Question

Suppose that the value of a piece of property doubles every 15 years. If you buy the property for \(\$ 64,000\), its value \(t\) years after the date of purchase should be \(V(t)=64,000(2)^{2 / 15} .\) Use the model to approximate the value of the property (a) 5 years and (b) 20 years after it is purchased.

Short answer

The approximate value of the property 5 years after purchase is $76,598.26 and 20 years after purchase is $107,374.65.

Step-by-step solution

Understand the exponential model

The given model is \(V(t)=64,000(2)^{t / 15},\) where \(t\) is the time period in years. This model signifies that the property value, \(V(t)\), doubles every 15 years.

Calculate the approximate value 5 years after purchase

Substitute \(t=5\) into \(V(t)=64,000(2)^{t / 15} .\) We get \(V(5)=64,000(2)^{5 / 15} .\) Calculate this value to find the property value 5 years after purchase.

Calculate the approximate value 20 years after purchase

Substitute \(t=20\) into \(V(t)=64,000(2)^{t / 15} .\) We get \(V(20)=64,000(2)^{20 / 15} .\) Calculate this value to find the property value 20 years after purchase.

Key concepts

Exponential Functions

Exponential functions are mathematical expressions that model many real-world phenomena, particularly growth or decay processes. They're characterized by the formula
\[ f(x) = ab^{x} \] where:

• \( a \) is the initial value,
• \( b \) is the base or growth factor,
• \( x \) represents time or another independent variable.

In our example, the property value is modeled by \[ V(t)=64,000(2)^{t / 15} \] Here, \( 64,000 \) is the initial value (or purchase price), \( 2 \) is the growth factor indicating the property value doubles, and \( t \) stands for the time in years. To determine the property's value at any given time, you plug the number of years, \( t \), into the model and solve for \( V(t) \).Exponential growth models like this are incredibly useful for predicting future scenarios where change occurs at a rate proportional to the current value—such as population growth, radioactive decay, and, as demonstrated here, property value appreciation over time.
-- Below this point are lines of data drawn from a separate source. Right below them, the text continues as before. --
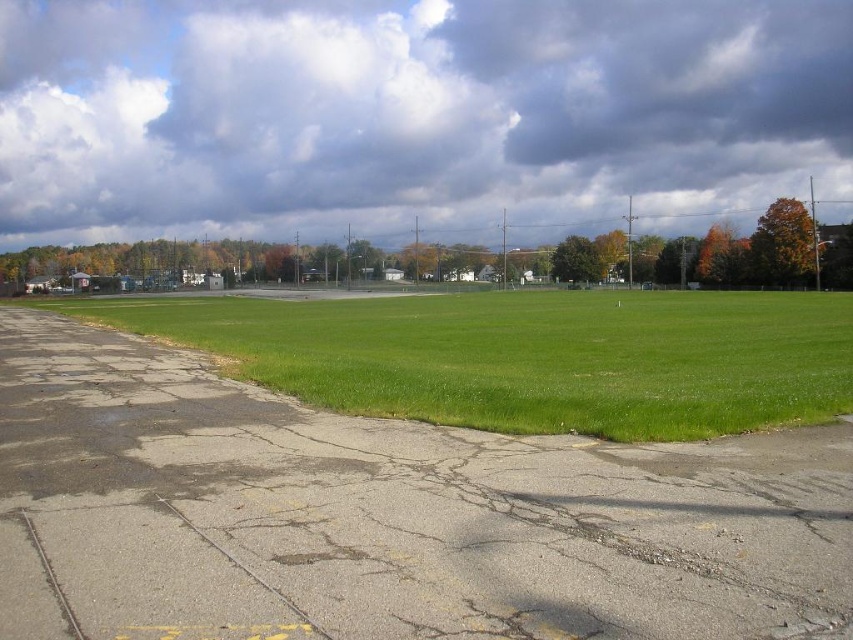 Is cloudy sky at upper smaller than green grass at center?

A: No, cloudy sky at upper is not smaller than green grass at center.

Describe the element at coordinates (413, 115) in the screenshot. The width and height of the screenshot is (853, 640). I see `cloudy sky at upper` at that location.

At what (x,y) coordinates should I click in order to perform the action: click on cloudy sky at upper. Please return your answer as a coordinate pair (x, y). Looking at the image, I should click on (413, 115). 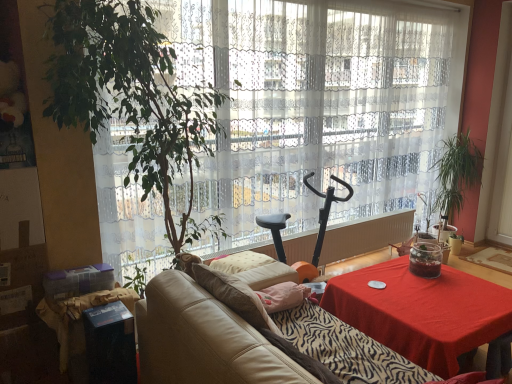 Where is `translucent glass jar at center`? translucent glass jar at center is located at coordinates coord(425,260).

Where is `green leafy plant at right`? This screenshot has height=384, width=512. green leafy plant at right is located at coordinates (456, 173).

Where is `translucent glass jar at center`? The height and width of the screenshot is (384, 512). translucent glass jar at center is located at coordinates pyautogui.click(x=425, y=260).

Looking at this image, in the image, is green leafy plant at right positioned in front of or behind black plastic exercise bike at center?

In the image, green leafy plant at right appears behind black plastic exercise bike at center.

Would you say green leafy plant at right is outside black plastic exercise bike at center?

Yes, green leafy plant at right is outside of black plastic exercise bike at center.

Between green leafy plant at right and black plastic exercise bike at center, which one has more height?

With more height is green leafy plant at right.

Does green leafy plant at right have a smaller size compared to black plastic exercise bike at center?

Indeed, green leafy plant at right has a smaller size compared to black plastic exercise bike at center.

How many degrees apart are the facing directions of red cloth-covered table at lower right and translucent glass jar at center?

There is a 2.86e-05-degree angle between the facing directions of red cloth-covered table at lower right and translucent glass jar at center.

From the image's perspective, is red cloth-covered table at lower right positioned above or below translucent glass jar at center?

From the image's perspective, red cloth-covered table at lower right appears below translucent glass jar at center.

Does red cloth-covered table at lower right have a lesser height compared to translucent glass jar at center?

Incorrect, the height of red cloth-covered table at lower right does not fall short of that of translucent glass jar at center.

Considering the sizes of objects red cloth-covered table at lower right and translucent glass jar at center in the image provided, who is wider, red cloth-covered table at lower right or translucent glass jar at center?

Wider between the two is red cloth-covered table at lower right.

Based on the photo, what's the angular difference between green leafy plant at right and transparent lace curtain at center's facing directions?

3.06 degrees separate the facing orientations of green leafy plant at right and transparent lace curtain at center.

From the image's perspective, between green leafy plant at right and transparent lace curtain at center, which one is located above?

transparent lace curtain at center, from the image's perspective.

Which object is closer to the camera taking this photo, green leafy plant at right or transparent lace curtain at center?

transparent lace curtain at center is in front.

Between point (455, 179) and point (105, 150), which one is positioned behind?

Positioned behind is point (455, 179).

Where is `cocktail table beneath the leather couch at center (from a real-world perspective)`? cocktail table beneath the leather couch at center (from a real-world perspective) is located at coordinates (110, 344).

Considering the points (131, 357) and (209, 377), which point is in front, point (131, 357) or point (209, 377)?

The point (209, 377) is closer to the camera.

Considering the relative sizes of black cardboard box at lower left and leather couch at center in the image provided, is black cardboard box at lower left thinner than leather couch at center?

Yes, black cardboard box at lower left is thinner than leather couch at center.

Looking at this image, looking at their sizes, would you say black cardboard box at lower left is wider or thinner than green leafy plant at right?

In the image, black cardboard box at lower left appears to be more narrow than green leafy plant at right.

Considering the relative sizes of black cardboard box at lower left and green leafy plant at right in the image provided, is black cardboard box at lower left taller than green leafy plant at right?

No, black cardboard box at lower left is not taller than green leafy plant at right.

Looking at this image, are black cardboard box at lower left and green leafy plant at right far apart?

Yes, black cardboard box at lower left is far from green leafy plant at right.

Do you think black cardboard box at lower left is within green leafy plant at right, or outside of it?

black cardboard box at lower left exists outside the volume of green leafy plant at right.

From a real-world perspective, does black plastic exercise bike at center stand above translucent glass jar at center?

No.

In terms of size, does black plastic exercise bike at center appear bigger or smaller than translucent glass jar at center?

Clearly, black plastic exercise bike at center is larger in size than translucent glass jar at center.

From the image's perspective, who appears lower, black plastic exercise bike at center or translucent glass jar at center?

translucent glass jar at center is shown below in the image.

Is black plastic exercise bike at center thinner than translucent glass jar at center?

In fact, black plastic exercise bike at center might be wider than translucent glass jar at center.

Looking at this image, between translucent glass jar at center and red cloth-covered table at lower right, which one has smaller width?

Thinner between the two is translucent glass jar at center.

Considering the sizes of objects translucent glass jar at center and red cloth-covered table at lower right in the image provided, who is bigger, translucent glass jar at center or red cloth-covered table at lower right?

Bigger between the two is red cloth-covered table at lower right.

Is translucent glass jar at center located outside red cloth-covered table at lower right?

Yes.

Locate an element on the screen. This screenshot has height=384, width=512. swivel chair located in front of the green leafy plant at right is located at coordinates (320, 226).

Where is `food that is above the red cloth-covered table at lower right (from a real-world perspective)`? The height and width of the screenshot is (384, 512). food that is above the red cloth-covered table at lower right (from a real-world perspective) is located at coordinates (425, 260).

From the picture: Considering their positions, is black plastic exercise bike at center positioned closer to transparent lace curtain at center than black cardboard box at lower left?

black plastic exercise bike at center is closer to transparent lace curtain at center.

Looking at the image, which one is located closer to black plastic exercise bike at center, transparent lace curtain at center or leather couch at center?

Based on the image, transparent lace curtain at center appears to be nearer to black plastic exercise bike at center.

When comparing their distances from leather couch at center, does translucent glass jar at center or red cloth-covered table at lower right seem closer?

Among the two, red cloth-covered table at lower right is located nearer to leather couch at center.

Which object lies further to the anchor point red cloth-covered table at lower right, green leafy plant at right or black plastic exercise bike at center?

green leafy plant at right is further to red cloth-covered table at lower right.

Which object lies nearer to the anchor point green leafy plant at right, black plastic exercise bike at center or red cloth-covered table at lower right?

black plastic exercise bike at center is closer to green leafy plant at right.

Looking at the image, which one is located closer to green leafy plant at right, leather couch at center or black cardboard box at lower left?

The object closer to green leafy plant at right is leather couch at center.

Looking at the image, which one is located further to black plastic exercise bike at center, green leafy plant at left or red cloth-covered table at lower right?

The object further to black plastic exercise bike at center is green leafy plant at left.

Considering their positions, is red cloth-covered table at lower right positioned further to black plastic exercise bike at center than translucent glass jar at center?

red cloth-covered table at lower right lies further to black plastic exercise bike at center than the other object.

Where is `vegetation between transparent lace curtain at center and black cardboard box at lower left vertically`? vegetation between transparent lace curtain at center and black cardboard box at lower left vertically is located at coordinates (132, 97).

Find the location of a particular element. The width and height of the screenshot is (512, 384). table between black cardboard box at lower left and translucent glass jar at center is located at coordinates (422, 311).

In order to click on vegetation between black cardboard box at lower left and translucent glass jar at center from left to right in this screenshot , I will do `click(132, 97)`.

The image size is (512, 384). Identify the location of food between black plastic exercise bike at center and green leafy plant at right in the horizontal direction. (425, 260). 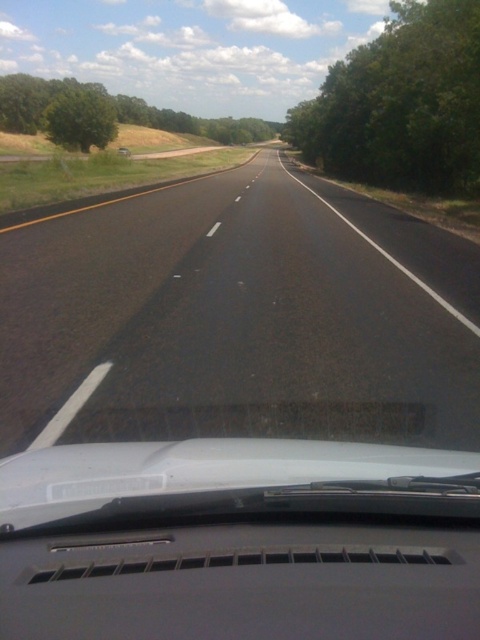 Question: Is black asphalt road at center positioned in front of green leafy tree at left?

Choices:
 (A) yes
 (B) no

Answer: (A)

Question: Which point is closer to the camera taking this photo?

Choices:
 (A) (386, 26)
 (B) (86, 276)
 (C) (379, 628)

Answer: (C)

Question: Does gray matte windshield at center appear on the right side of green leafy tree at upper center?

Choices:
 (A) yes
 (B) no

Answer: (A)

Question: Can you confirm if black asphalt road at center is bigger than green leafy tree at left?

Choices:
 (A) no
 (B) yes

Answer: (A)

Question: Which point is closer to the camera taking this photo?

Choices:
 (A) (29, 104)
 (B) (402, 225)
 (C) (51, 449)
 (D) (95, 125)

Answer: (C)

Question: Which point appears closest to the camera in this image?

Choices:
 (A) (74, 97)
 (B) (441, 516)
 (C) (416, 138)
 (D) (359, 316)

Answer: (B) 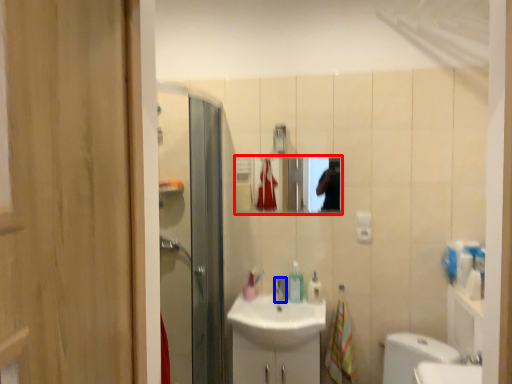 Question: Which of the following is the farthest to the observer, mirror (highlighted by a red box) or tap (highlighted by a blue box)?

Choices:
 (A) mirror
 (B) tap

Answer: (A) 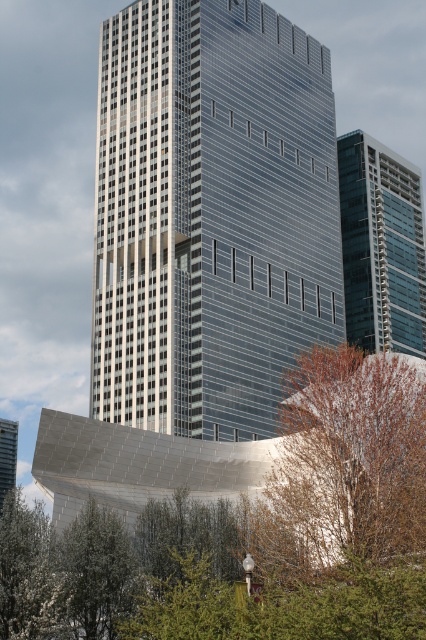 Is glassy steel skyscraper at center thinner than brown leafy tree at center-right?

No, glassy steel skyscraper at center is not thinner than brown leafy tree at center-right.

Which is below, glassy steel skyscraper at center or brown leafy tree at center-right?

brown leafy tree at center-right is below.

Measure the distance between point (212, 102) and camera.

97.35 meters

This screenshot has height=640, width=426. In order to click on glassy steel skyscraper at center in this screenshot , I will do `click(210, 216)`.

The image size is (426, 640). What do you see at coordinates (345, 467) in the screenshot?
I see `brown leafy tree at center-right` at bounding box center [345, 467].

Who is lower down, brown leafy tree at center-right or green glass building at right?

brown leafy tree at center-right is lower down.

Is point (383, 364) closer to camera compared to point (409, 221)?

Yes, it is.

Image resolution: width=426 pixels, height=640 pixels. Identify the location of brown leafy tree at center-right. (345, 467).

Is point (118, 246) less distant than point (348, 228)?

Yes, point (118, 246) is closer to viewer.

Who is lower down, glassy steel skyscraper at center or green glass building at right?

green glass building at right is lower down.

Is point (308, 317) positioned in front of point (402, 284)?

Yes, point (308, 317) is closer to viewer.

Identify the location of glassy steel skyscraper at center. The width and height of the screenshot is (426, 640). (210, 216). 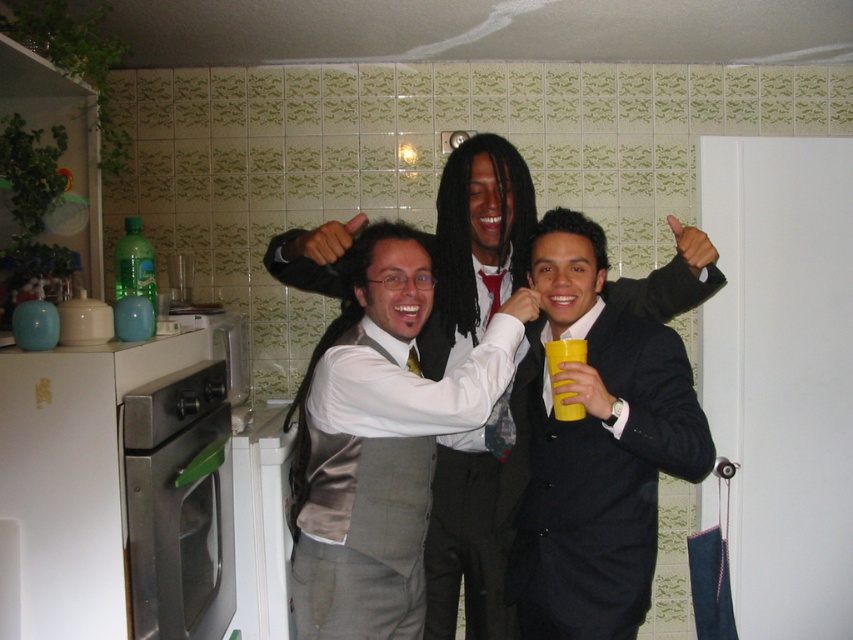 Does black satin suit at center appear on the right side of green plastic bottle at left?

Indeed, black satin suit at center is positioned on the right side of green plastic bottle at left.

Where is `black satin suit at center`? The width and height of the screenshot is (853, 640). black satin suit at center is located at coordinates (596, 449).

Does green plastic bottle at left have a smaller size compared to yellow matte cup at center?

No.

Identify the location of green plastic bottle at left. (134, 264).

Who is taller, satin gray vest at center or green plastic bottle at left?

satin gray vest at center is taller.

Is point (341, 593) less distant than point (122, 278)?

Yes, it is.

Between point (373, 390) and point (131, 285), which one is positioned in front?

Point (373, 390) is in front.

I want to click on satin gray vest at center, so click(379, 440). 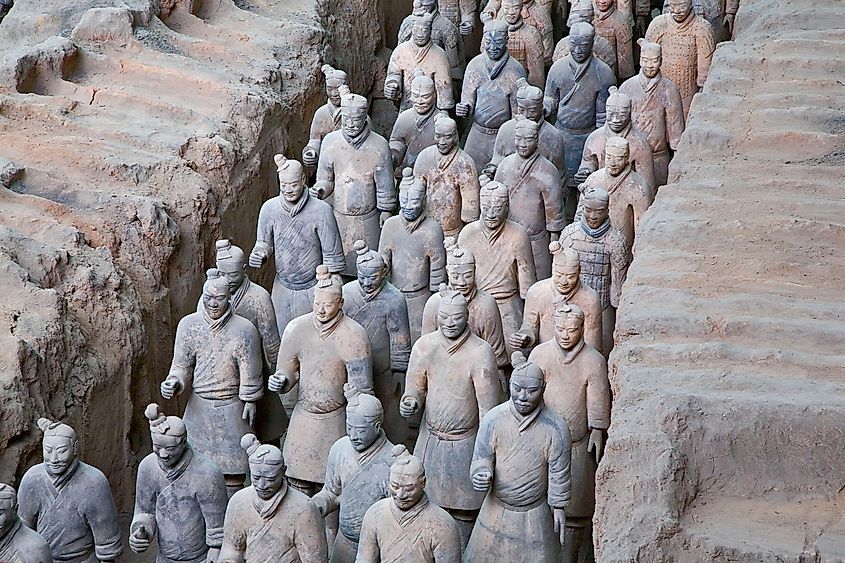 This screenshot has width=845, height=563. Identify the location of chest. (529, 444), (453, 367). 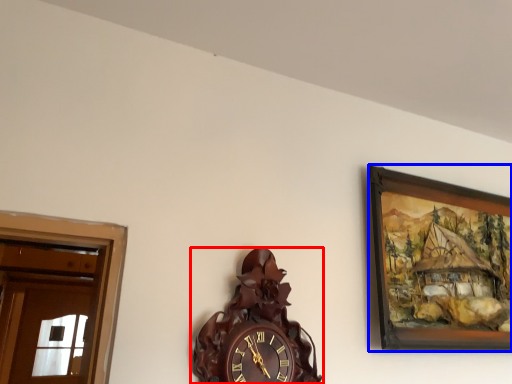 Question: Which object is closer to the camera taking this photo, wall clock (highlighted by a red box) or picture frame (highlighted by a blue box)?

Choices:
 (A) wall clock
 (B) picture frame

Answer: (A) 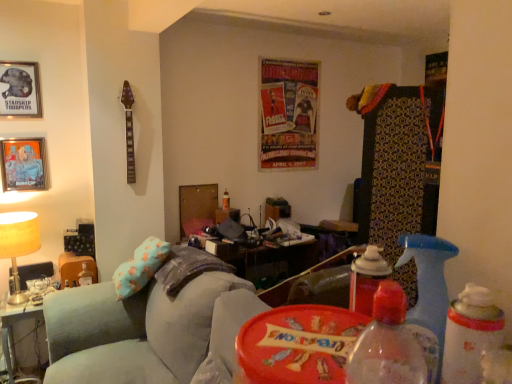 Question: Should I look upward or downward to see matte gold table lamp at left?

Choices:
 (A) up
 (B) down

Answer: (B)

Question: From the image's perspective, is orange matte picture frame at left, acting as the 1th picture frame starting from the bottom, on top of metallic silver picture frame at upper left, which appears as the second picture frame when ordered from the bottom?

Choices:
 (A) no
 (B) yes

Answer: (A)

Question: Are orange matte picture frame at left, acting as the 1th picture frame starting from the bottom, and metallic silver picture frame at upper left, arranged as the 1th picture frame when viewed from the top, far apart?

Choices:
 (A) no
 (B) yes

Answer: (A)

Question: Is the surface of orange matte picture frame at left, arranged as the 2th picture frame when viewed from the top, in direct contact with metallic silver picture frame at upper left, arranged as the 1th picture frame when viewed from the top?

Choices:
 (A) yes
 (B) no

Answer: (B)

Question: Can you confirm if orange matte picture frame at left, arranged as the 2th picture frame when viewed from the top, is positioned to the left of metallic silver picture frame at upper left, which appears as the second picture frame when ordered from the bottom?

Choices:
 (A) no
 (B) yes

Answer: (A)

Question: From the image's perspective, does orange matte picture frame at left, acting as the 1th picture frame starting from the bottom, appear lower than metallic silver picture frame at upper left, which appears as the second picture frame when ordered from the bottom?

Choices:
 (A) yes
 (B) no

Answer: (A)

Question: From a real-world perspective, is orange matte picture frame at left, arranged as the 2th picture frame when viewed from the top, beneath metallic silver picture frame at upper left, which appears as the second picture frame when ordered from the bottom?

Choices:
 (A) yes
 (B) no

Answer: (A)

Question: Does metallic silver picture frame at upper left, which appears as the second picture frame when ordered from the bottom, turn towards light blue fabric pillow at left?

Choices:
 (A) no
 (B) yes

Answer: (A)

Question: Is metallic silver picture frame at upper left, arranged as the 1th picture frame when viewed from the top, positioned beyond the bounds of light blue fabric pillow at left?

Choices:
 (A) yes
 (B) no

Answer: (A)

Question: From a real-world perspective, does metallic silver picture frame at upper left, which appears as the second picture frame when ordered from the bottom, sit lower than light blue fabric pillow at left?

Choices:
 (A) yes
 (B) no

Answer: (B)

Question: From the image's perspective, is metallic silver picture frame at upper left, arranged as the 1th picture frame when viewed from the top, located beneath light blue fabric pillow at left?

Choices:
 (A) yes
 (B) no

Answer: (B)

Question: Would you say light blue fabric pillow at left is part of metallic silver picture frame at upper left, arranged as the 1th picture frame when viewed from the top,'s contents?

Choices:
 (A) no
 (B) yes

Answer: (A)

Question: Does metallic silver picture frame at upper left, which appears as the second picture frame when ordered from the bottom, come behind light blue fabric pillow at left?

Choices:
 (A) yes
 (B) no

Answer: (A)

Question: Is translucent plastic spray bottle at right, which appears as the first bottle when viewed from the right, located outside orange matte picture frame at left, arranged as the 2th picture frame when viewed from the top?

Choices:
 (A) yes
 (B) no

Answer: (A) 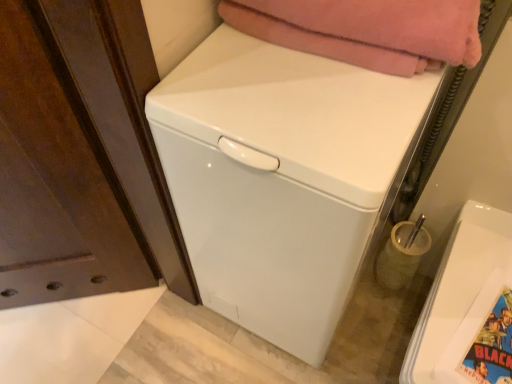 Based on the photo, in order to face colorful glossy comic book at lower right, should I rotate leftwards or rightwards?

To face it directly, rotate right by 32.279 degrees.

Describe the element at coordinates (492, 346) in the screenshot. The image size is (512, 384). I see `colorful glossy comic book at lower right` at that location.

In order to face soft pink blanket at upper center, should I rotate leftwards or rightwards?

Turn right approximately 14.101 degrees to face it.

At what (x,y) coordinates should I click in order to perform the action: click on white glossy washing machine at lower right, which is the first washing machine in right-to-left order. Please return your answer as a coordinate pair (x, y). Looking at the image, I should click on (460, 294).

Which of these two, translucent glass toothbrush holder at lower right or colorful glossy comic book at lower right, is wider?

colorful glossy comic book at lower right is wider.

Considering the sizes of objects translucent glass toothbrush holder at lower right and colorful glossy comic book at lower right in the image provided, who is smaller, translucent glass toothbrush holder at lower right or colorful glossy comic book at lower right?

colorful glossy comic book at lower right is smaller.

Would you say translucent glass toothbrush holder at lower right is outside colorful glossy comic book at lower right?

translucent glass toothbrush holder at lower right lies outside colorful glossy comic book at lower right's area.

Based on the photo, is translucent glass toothbrush holder at lower right aimed at colorful glossy comic book at lower right?

No.

Between colorful glossy comic book at lower right and soft pink blanket at upper center, which one has less height?

Standing shorter between the two is colorful glossy comic book at lower right.

Does colorful glossy comic book at lower right have a smaller size compared to soft pink blanket at upper center?

Yes.

Does point (510, 305) come closer to viewer compared to point (347, 26)?

No, it is behind (347, 26).

Considering the relative sizes of colorful glossy comic book at lower right and soft pink blanket at upper center in the image provided, is colorful glossy comic book at lower right wider than soft pink blanket at upper center?

No.

Is soft pink blanket at upper center oriented towards translucent glass toothbrush holder at lower right?

No, soft pink blanket at upper center is not aimed at translucent glass toothbrush holder at lower right.

From a real-world perspective, is soft pink blanket at upper center located beneath translucent glass toothbrush holder at lower right?

No, from a real-world perspective, soft pink blanket at upper center is not below translucent glass toothbrush holder at lower right.

Is soft pink blanket at upper center inside the boundaries of translucent glass toothbrush holder at lower right, or outside?

soft pink blanket at upper center exists outside the volume of translucent glass toothbrush holder at lower right.

Are soft pink blanket at upper center and translucent glass toothbrush holder at lower right beside each other?

No, soft pink blanket at upper center is not making contact with translucent glass toothbrush holder at lower right.

Consider the image. Which object is closer to the camera taking this photo, soft pink blanket at upper center or colorful glossy comic book at lower right?

Positioned in front is soft pink blanket at upper center.

Considering the sizes of objects soft pink blanket at upper center and colorful glossy comic book at lower right in the image provided, who is taller, soft pink blanket at upper center or colorful glossy comic book at lower right?

Standing taller between the two is soft pink blanket at upper center.

Which object is positioned more to the right, soft pink blanket at upper center or colorful glossy comic book at lower right?

colorful glossy comic book at lower right.

You are a GUI agent. You are given a task and a screenshot of the screen. Output one action in this format:
    pyautogui.click(x=<x>, y=<y>)
    Task: Click on the blanket lying on the left of colorful glossy comic book at lower right
    This screenshot has height=384, width=512.
    Given the screenshot: What is the action you would take?
    pyautogui.click(x=366, y=30)

Is white glossy washing machine at center, positioned as the 2th washing machine in right-to-left order, looking in the opposite direction of white glossy washing machine at lower right, which is the 2th washing machine from left to right?

No.

Which object is closer to the camera, white glossy washing machine at center, the first washing machine from the left, or white glossy washing machine at lower right, which is the first washing machine in right-to-left order?

white glossy washing machine at center, the first washing machine from the left, is in front.

Between white glossy washing machine at center, the first washing machine from the left, and white glossy washing machine at lower right, which is the 2th washing machine from left to right, which one appears on the right side from the viewer's perspective?

Positioned to the right is white glossy washing machine at lower right, which is the 2th washing machine from left to right.

From the image's perspective, is white glossy washing machine at center, the first washing machine from the left, positioned above or below white glossy washing machine at lower right, which is the first washing machine in right-to-left order?

From the image's perspective, white glossy washing machine at center, the first washing machine from the left, appears above white glossy washing machine at lower right, which is the first washing machine in right-to-left order.

From a real-world perspective, is colorful glossy comic book at lower right on white glossy washing machine at center, positioned as the 2th washing machine in right-to-left order?

Correct, in the physical world, colorful glossy comic book at lower right is higher than white glossy washing machine at center, positioned as the 2th washing machine in right-to-left order.

Who is taller, colorful glossy comic book at lower right or white glossy washing machine at center, positioned as the 2th washing machine in right-to-left order?

Standing taller between the two is white glossy washing machine at center, positioned as the 2th washing machine in right-to-left order.

Which object is closer to the camera, colorful glossy comic book at lower right or white glossy washing machine at center, positioned as the 2th washing machine in right-to-left order?

white glossy washing machine at center, positioned as the 2th washing machine in right-to-left order, is in front.

Does colorful glossy comic book at lower right appear on the left side of white glossy washing machine at lower right, which is the 2th washing machine from left to right?

Correct, you'll find colorful glossy comic book at lower right to the left of white glossy washing machine at lower right, which is the 2th washing machine from left to right.

Considering the positions of point (466, 359) and point (478, 314), is point (466, 359) closer or farther from the camera than point (478, 314)?

Point (466, 359) is positioned closer to the camera compared to point (478, 314).

Who is taller, colorful glossy comic book at lower right or white glossy washing machine at lower right, which is the 2th washing machine from left to right?

white glossy washing machine at lower right, which is the 2th washing machine from left to right, is taller.

From the picture: Is colorful glossy comic book at lower right aimed at white glossy washing machine at lower right, which is the 2th washing machine from left to right?

Yes, colorful glossy comic book at lower right is facing white glossy washing machine at lower right, which is the 2th washing machine from left to right.

The width and height of the screenshot is (512, 384). Find the location of `appliance above the colorful glossy comic book at lower right (from the image's perspective)`. appliance above the colorful glossy comic book at lower right (from the image's perspective) is located at coordinates tap(402, 254).

Locate an element on the screen. comic book character lying below the soft pink blanket at upper center (from the image's perspective) is located at coordinates (492, 346).

Consider the image. From the image, which object appears to be nearer to white glossy washing machine at center, positioned as the 2th washing machine in right-to-left order, soft pink blanket at upper center or translucent glass toothbrush holder at lower right?

The object closer to white glossy washing machine at center, positioned as the 2th washing machine in right-to-left order, is soft pink blanket at upper center.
Property Value Appreciation

Property value appreciation refers to the increase in the value of real estate over time. It's influenced by various factors, including economic conditions, location, property improvements, and inflation. The model we're considering uses an exponential function to express this appreciation, which simplifies these factors into a consistent rate of growth.

Understanding the Model

In the exponential growth model provided in the exercise (
\[ V(t)=64,000(2)^{t / 15} \]), the doubling rate is encoded in the formula. This mirrors the nature of property investment where, ideally, the investor seeks to purchase assets that will appreciate in value at an exponential rate. It's a simplified model and doesn't take into account real-world complexities like market fluctuations, but it serves well for understanding the fundamental concepts of exponential appreciation. When assuming a regular growth pattern, like a property doubling every 15 years, the expression captures how much more valuable your property could be after any given period.

Calculating Future Value

Calculating future value is essential for forecasting the worth of investments over time. In our exercise, future value is determined using an exponential function, predicting the property's value in 5 years and 20 years.

Step-by-Step Calculation

To calculate the property value after 5 years, you would substitute 5 for \( t \) in the provided formula, resulting in:
\[ V(5)=64,000(2)^{5 / 15} \]. Similarly, to find the approximate value after 20 years, substitute 20 for \( t \):
\[ V(20)=64,000(2)^{20 / 15} \]. Each calculation provides an estimate of future value based on the assumed continuous exponential rate of growth. Understanding how to perform these calculations is crucial for anyone engaged in financial planning or investment, especially in real estate. It allows for informed decision-making and helps individuals evaluate the potential outcomes of their investments over time.